Mechanistic models in medicine development
Research Objectives:
Mechanistic models, by which we mean attempts to model an underlying biological or chemical process, typically via a set of differential equations plus some distributional assumptions, are widely used in medicine development. Examples include the modelling of chemical processes within the drug manufacturing process and the modelling of how concentrations of drugs, drug targets or drug products changes with time in the human body. Such models may also be used to analyse endpoints in clinical trials, for instance measures of lung function in asthma trials or measures of cognitive function in Alzheimer's disease trials. However here standard repeated measures analysis, based on purely descriptive modelling of the data, provides a simpler and widely used alternative. This project aims to understand the properties of mechanistic models in this context, determine under what circumstance the two approaches (mechanistic vs descriptive), might be expected to give different answers and understand how to design studies under mechanistic models generally, with application to the example areas above.
Description of work:
We will work with several real examples from GSK's development pipeline. These will be used to motivate the detailed work-plan, and will be provide a framework to answer a series of important unanswered questions regarding mechanistic models.For instance--- what happens when the model is saturated with many random effects? How best to introduce a treatment effect into the model? Is it sensible to locate a linear part in the model where additional covariates can be slotted in and out? Can these be used safely with partial data collected at interim reviews of the data, where several subject have incomplete data series, to trigger adaptive design decisions? How sensitive are mechanistic models to the modelling assumptions used, and how should this be investigated?

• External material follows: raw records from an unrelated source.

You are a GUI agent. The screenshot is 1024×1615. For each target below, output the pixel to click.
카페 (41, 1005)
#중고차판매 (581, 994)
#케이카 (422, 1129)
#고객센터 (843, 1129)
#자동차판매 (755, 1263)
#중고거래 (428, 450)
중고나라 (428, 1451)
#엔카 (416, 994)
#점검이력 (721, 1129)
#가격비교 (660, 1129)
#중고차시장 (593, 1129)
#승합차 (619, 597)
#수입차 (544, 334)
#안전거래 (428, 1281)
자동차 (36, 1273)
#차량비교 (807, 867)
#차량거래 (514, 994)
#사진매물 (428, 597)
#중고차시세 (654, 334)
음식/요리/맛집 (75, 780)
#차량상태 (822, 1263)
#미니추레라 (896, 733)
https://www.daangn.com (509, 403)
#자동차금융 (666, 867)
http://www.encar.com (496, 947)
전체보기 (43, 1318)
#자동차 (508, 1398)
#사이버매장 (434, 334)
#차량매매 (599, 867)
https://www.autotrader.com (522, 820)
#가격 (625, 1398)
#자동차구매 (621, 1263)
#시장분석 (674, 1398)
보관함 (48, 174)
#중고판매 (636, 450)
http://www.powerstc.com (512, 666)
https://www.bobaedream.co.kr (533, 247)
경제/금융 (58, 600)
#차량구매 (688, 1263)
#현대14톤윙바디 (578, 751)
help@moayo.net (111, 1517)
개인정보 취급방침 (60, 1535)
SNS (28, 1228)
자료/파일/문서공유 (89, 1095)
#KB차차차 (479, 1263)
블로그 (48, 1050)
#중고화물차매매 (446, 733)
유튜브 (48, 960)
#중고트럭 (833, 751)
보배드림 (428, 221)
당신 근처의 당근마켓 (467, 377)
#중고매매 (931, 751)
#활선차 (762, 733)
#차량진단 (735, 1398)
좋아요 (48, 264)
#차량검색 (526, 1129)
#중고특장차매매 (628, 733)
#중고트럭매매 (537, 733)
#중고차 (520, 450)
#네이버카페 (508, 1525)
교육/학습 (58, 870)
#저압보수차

In particular, how sensitive are they to partial data, given their reliance on a functional shape and the importance of a decision based on treatment effect at the end of the time sequence? We are particularly interested in Bayesian solutions, because we are increasingly using Bayesian inference to make decisions within the medicine development process. The project will involve both methodological development and applied data analysis; the balance between these can be tailored to some extent to suit the researcher's preferences and skills.